-- Task data --
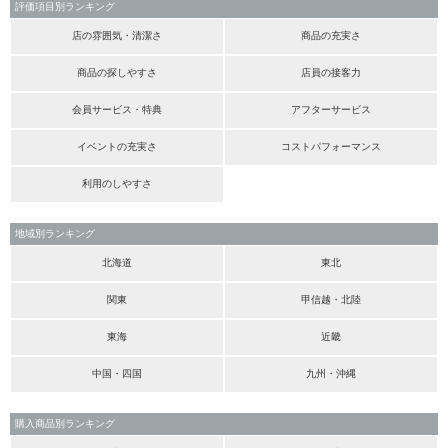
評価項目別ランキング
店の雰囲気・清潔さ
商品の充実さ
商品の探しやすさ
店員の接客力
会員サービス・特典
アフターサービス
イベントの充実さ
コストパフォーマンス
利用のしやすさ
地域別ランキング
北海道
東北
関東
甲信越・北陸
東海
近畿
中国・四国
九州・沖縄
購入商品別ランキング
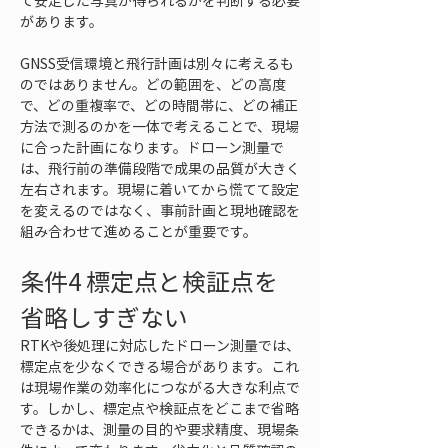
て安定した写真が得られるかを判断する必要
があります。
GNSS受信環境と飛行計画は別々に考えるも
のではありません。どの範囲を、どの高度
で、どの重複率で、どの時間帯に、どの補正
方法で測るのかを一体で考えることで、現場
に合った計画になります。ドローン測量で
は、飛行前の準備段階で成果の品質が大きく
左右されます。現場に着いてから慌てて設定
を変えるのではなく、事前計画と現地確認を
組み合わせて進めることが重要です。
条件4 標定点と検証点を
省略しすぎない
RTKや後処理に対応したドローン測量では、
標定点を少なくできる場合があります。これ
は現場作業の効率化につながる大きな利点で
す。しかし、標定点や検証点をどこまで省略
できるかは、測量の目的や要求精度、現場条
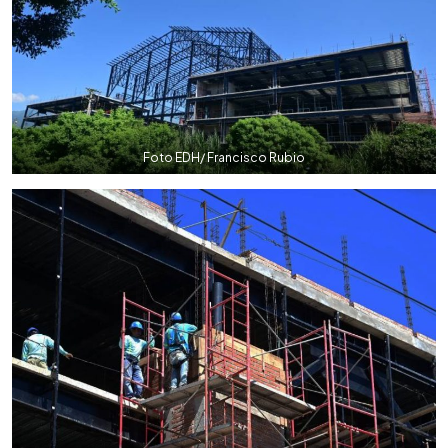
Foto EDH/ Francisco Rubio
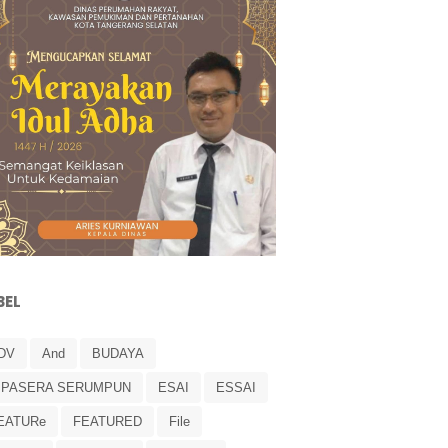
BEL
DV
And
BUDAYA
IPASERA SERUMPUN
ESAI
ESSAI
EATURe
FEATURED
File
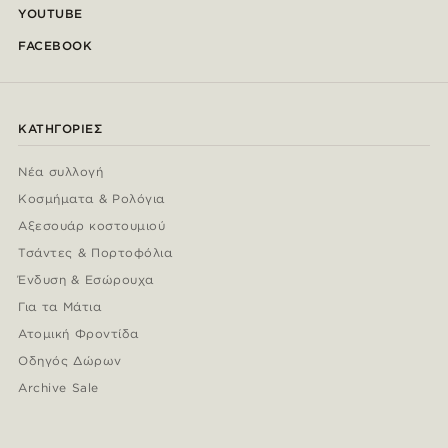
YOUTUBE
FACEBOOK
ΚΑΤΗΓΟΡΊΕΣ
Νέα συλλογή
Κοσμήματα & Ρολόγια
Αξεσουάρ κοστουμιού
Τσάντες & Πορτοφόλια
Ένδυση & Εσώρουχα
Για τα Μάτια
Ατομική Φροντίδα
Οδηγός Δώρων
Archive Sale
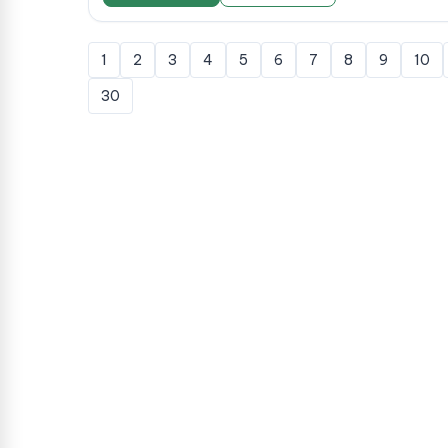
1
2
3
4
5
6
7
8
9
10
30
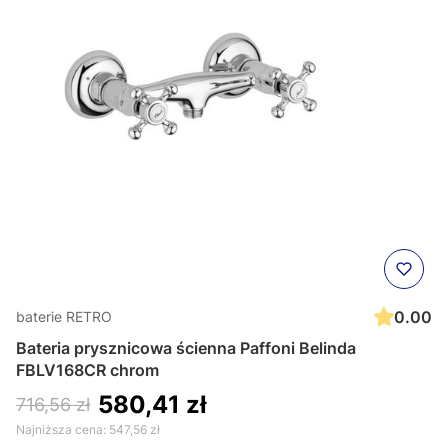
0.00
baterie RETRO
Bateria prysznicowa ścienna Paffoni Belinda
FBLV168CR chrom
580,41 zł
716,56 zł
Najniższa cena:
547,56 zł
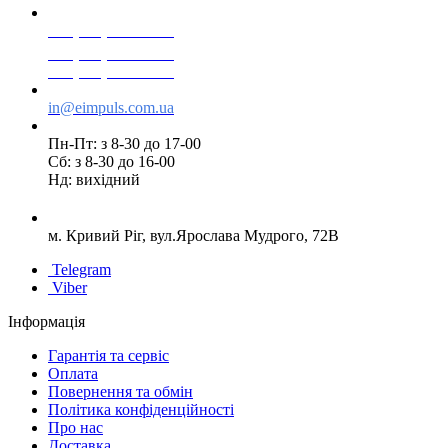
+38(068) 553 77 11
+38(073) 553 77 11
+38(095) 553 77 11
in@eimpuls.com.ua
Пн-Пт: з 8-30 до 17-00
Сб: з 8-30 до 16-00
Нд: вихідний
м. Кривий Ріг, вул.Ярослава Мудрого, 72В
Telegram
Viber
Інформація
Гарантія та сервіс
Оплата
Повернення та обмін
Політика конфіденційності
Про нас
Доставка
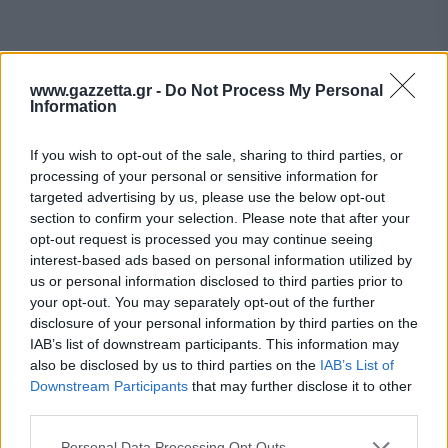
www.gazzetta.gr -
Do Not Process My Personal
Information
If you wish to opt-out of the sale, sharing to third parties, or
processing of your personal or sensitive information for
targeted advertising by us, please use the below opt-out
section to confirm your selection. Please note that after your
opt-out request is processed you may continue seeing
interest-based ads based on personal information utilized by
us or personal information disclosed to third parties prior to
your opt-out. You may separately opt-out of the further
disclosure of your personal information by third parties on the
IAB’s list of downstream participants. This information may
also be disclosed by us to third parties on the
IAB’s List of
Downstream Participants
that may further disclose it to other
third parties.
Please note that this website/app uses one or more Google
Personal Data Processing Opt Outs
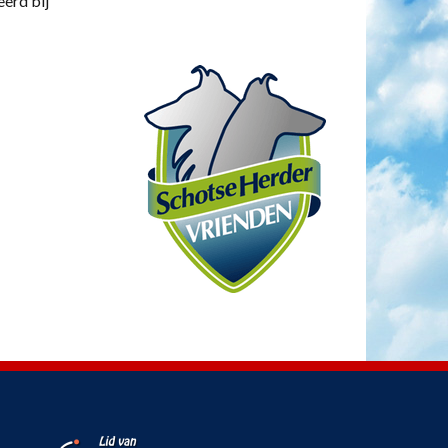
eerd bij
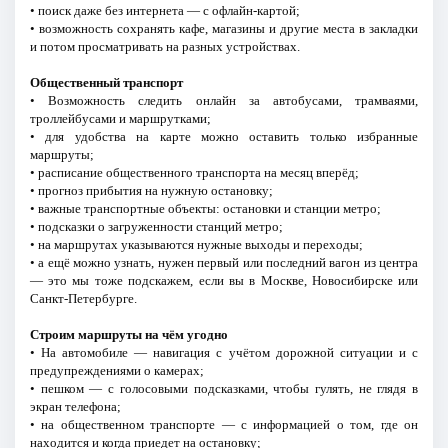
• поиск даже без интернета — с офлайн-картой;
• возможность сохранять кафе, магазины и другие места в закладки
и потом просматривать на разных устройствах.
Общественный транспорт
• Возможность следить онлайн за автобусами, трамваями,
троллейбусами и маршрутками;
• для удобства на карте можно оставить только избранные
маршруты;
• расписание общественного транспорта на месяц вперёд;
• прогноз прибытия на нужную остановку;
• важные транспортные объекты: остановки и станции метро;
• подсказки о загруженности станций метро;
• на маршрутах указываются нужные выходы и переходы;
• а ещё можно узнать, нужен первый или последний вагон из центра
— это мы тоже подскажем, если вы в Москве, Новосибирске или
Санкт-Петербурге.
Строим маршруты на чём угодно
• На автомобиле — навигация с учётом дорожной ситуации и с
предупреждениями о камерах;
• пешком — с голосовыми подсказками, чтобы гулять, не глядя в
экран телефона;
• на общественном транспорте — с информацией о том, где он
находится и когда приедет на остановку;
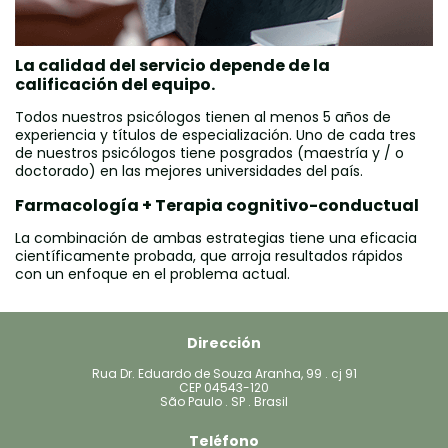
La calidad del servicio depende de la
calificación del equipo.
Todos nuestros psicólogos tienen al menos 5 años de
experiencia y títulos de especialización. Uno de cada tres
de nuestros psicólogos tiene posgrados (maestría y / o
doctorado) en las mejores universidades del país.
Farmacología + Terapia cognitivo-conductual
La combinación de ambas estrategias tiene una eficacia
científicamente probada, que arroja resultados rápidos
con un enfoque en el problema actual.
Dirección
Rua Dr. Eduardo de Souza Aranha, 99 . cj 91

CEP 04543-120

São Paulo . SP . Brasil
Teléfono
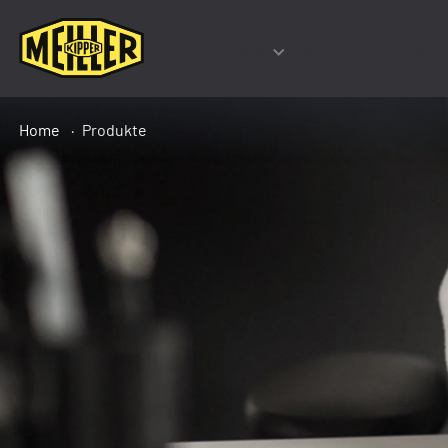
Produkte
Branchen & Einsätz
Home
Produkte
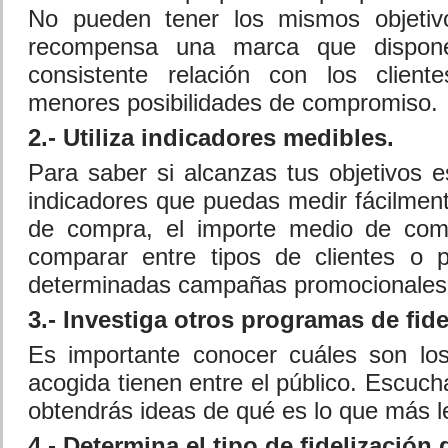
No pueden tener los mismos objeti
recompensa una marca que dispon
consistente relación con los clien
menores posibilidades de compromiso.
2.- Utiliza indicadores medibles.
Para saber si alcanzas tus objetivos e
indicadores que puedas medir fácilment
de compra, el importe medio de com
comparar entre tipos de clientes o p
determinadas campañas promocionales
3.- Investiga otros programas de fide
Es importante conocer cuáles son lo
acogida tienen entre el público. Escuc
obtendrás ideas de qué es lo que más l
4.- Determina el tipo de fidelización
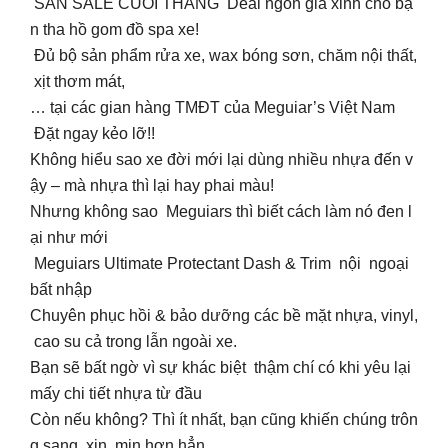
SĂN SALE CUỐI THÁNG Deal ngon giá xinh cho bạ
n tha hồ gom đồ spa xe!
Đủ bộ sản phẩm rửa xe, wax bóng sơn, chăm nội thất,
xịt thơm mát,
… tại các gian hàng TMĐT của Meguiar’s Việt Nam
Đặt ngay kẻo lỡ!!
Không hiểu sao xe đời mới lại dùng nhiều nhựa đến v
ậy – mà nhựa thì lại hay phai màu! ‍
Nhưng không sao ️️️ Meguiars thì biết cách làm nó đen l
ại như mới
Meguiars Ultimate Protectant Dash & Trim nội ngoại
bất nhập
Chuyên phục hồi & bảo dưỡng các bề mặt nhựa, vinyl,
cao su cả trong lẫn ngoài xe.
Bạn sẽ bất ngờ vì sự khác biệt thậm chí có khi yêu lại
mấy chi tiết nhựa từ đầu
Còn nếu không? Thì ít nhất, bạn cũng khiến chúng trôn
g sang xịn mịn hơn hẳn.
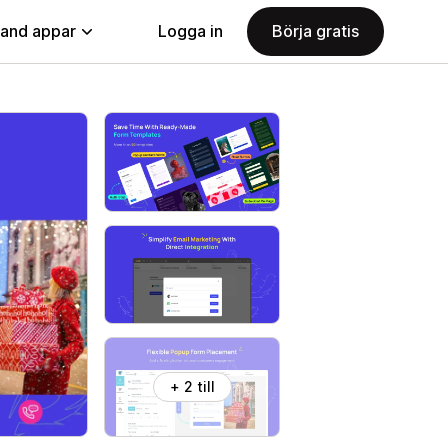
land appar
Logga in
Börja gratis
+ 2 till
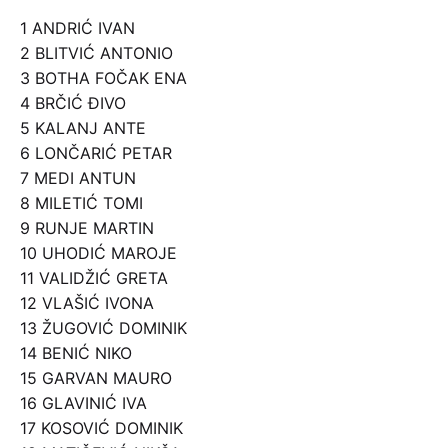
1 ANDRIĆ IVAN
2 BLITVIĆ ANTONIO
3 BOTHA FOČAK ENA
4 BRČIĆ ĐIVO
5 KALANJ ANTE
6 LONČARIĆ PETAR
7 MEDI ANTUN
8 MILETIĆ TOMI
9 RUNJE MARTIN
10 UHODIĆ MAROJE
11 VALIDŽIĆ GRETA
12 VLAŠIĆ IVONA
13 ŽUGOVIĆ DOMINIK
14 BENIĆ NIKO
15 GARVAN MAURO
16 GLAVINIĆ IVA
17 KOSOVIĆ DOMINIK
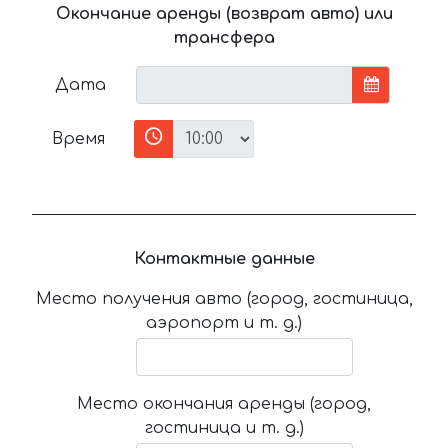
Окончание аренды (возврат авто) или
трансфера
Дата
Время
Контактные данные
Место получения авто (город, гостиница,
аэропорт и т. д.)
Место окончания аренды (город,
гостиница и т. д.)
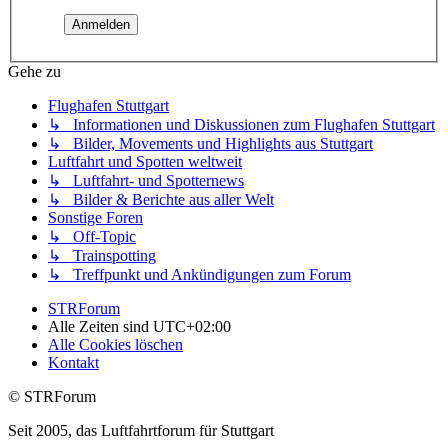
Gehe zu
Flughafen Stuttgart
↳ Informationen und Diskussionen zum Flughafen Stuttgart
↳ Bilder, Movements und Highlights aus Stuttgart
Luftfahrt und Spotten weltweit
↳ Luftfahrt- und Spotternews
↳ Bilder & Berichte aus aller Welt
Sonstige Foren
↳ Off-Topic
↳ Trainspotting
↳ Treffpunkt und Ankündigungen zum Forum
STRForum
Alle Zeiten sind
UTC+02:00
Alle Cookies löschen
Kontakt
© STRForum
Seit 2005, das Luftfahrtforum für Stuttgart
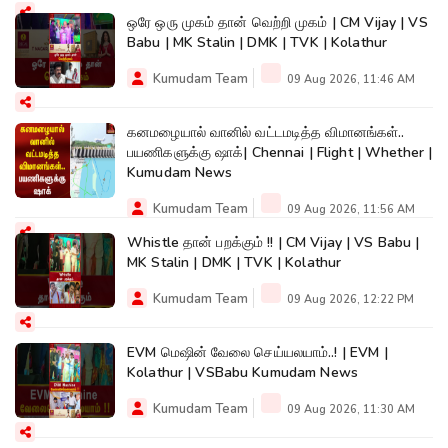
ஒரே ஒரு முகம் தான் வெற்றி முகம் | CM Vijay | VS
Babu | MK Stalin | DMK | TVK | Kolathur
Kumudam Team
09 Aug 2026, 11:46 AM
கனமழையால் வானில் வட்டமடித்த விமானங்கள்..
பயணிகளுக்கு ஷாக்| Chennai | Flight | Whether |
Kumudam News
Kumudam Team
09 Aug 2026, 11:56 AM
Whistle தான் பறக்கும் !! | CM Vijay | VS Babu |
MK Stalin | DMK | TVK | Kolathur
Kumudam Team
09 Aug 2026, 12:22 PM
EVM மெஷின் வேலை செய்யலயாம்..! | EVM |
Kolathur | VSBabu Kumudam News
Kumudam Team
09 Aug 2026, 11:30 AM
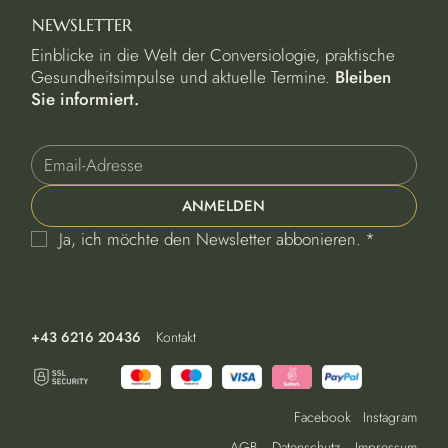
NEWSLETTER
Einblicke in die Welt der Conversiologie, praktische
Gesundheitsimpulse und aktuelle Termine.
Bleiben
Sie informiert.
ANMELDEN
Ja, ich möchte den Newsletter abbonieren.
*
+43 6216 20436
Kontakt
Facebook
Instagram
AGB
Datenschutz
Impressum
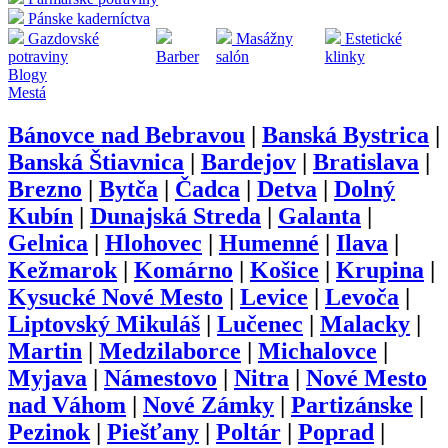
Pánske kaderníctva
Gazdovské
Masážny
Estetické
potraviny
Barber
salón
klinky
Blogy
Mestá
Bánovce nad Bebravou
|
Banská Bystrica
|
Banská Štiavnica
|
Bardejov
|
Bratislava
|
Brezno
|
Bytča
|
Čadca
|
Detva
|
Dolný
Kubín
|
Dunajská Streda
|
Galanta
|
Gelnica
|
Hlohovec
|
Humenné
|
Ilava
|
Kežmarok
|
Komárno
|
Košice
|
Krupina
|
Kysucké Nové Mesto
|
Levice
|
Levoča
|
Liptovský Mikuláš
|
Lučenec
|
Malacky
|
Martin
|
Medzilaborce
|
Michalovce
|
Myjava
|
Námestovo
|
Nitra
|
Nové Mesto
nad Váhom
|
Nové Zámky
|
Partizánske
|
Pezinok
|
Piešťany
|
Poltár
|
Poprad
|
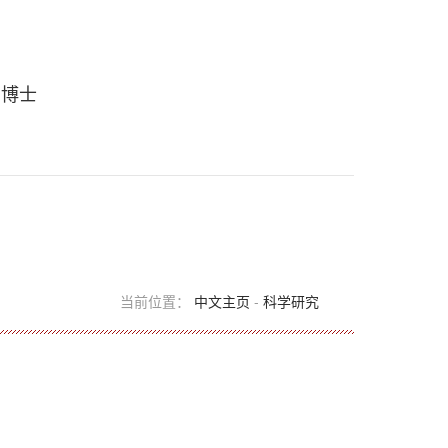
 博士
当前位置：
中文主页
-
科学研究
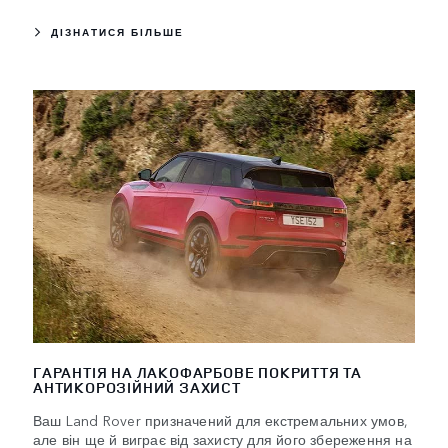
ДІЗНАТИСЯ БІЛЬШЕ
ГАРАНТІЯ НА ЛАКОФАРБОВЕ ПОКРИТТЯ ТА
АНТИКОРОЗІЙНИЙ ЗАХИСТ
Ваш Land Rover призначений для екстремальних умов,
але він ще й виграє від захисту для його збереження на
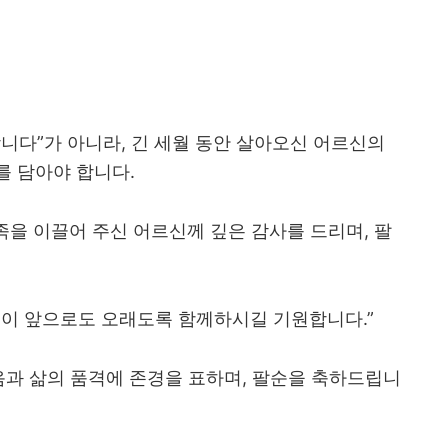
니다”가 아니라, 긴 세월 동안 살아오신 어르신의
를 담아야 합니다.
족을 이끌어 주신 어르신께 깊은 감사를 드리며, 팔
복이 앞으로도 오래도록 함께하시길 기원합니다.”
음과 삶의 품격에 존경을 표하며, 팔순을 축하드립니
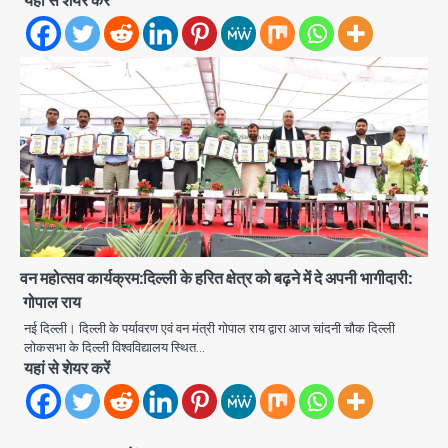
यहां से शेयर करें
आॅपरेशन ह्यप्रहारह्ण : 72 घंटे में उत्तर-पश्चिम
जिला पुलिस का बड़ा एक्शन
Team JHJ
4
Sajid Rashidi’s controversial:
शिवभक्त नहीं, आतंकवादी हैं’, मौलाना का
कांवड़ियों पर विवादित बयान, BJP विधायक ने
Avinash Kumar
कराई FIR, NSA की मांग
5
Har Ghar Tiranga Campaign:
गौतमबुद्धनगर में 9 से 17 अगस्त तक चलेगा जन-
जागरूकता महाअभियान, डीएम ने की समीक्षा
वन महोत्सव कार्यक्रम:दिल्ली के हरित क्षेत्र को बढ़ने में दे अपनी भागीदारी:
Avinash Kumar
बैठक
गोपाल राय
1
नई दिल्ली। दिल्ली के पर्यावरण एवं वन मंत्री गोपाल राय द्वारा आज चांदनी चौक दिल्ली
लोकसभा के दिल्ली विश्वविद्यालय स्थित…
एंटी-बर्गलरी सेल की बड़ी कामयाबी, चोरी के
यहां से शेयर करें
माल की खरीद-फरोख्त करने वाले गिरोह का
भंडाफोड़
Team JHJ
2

-- Brief --
Filter the listing above, keeping only the lines with "tienen".

-- Completed exercise --
Todos nuestros psicólogos tienen al menos 5 años de
acogida tienen entre el público. Escuc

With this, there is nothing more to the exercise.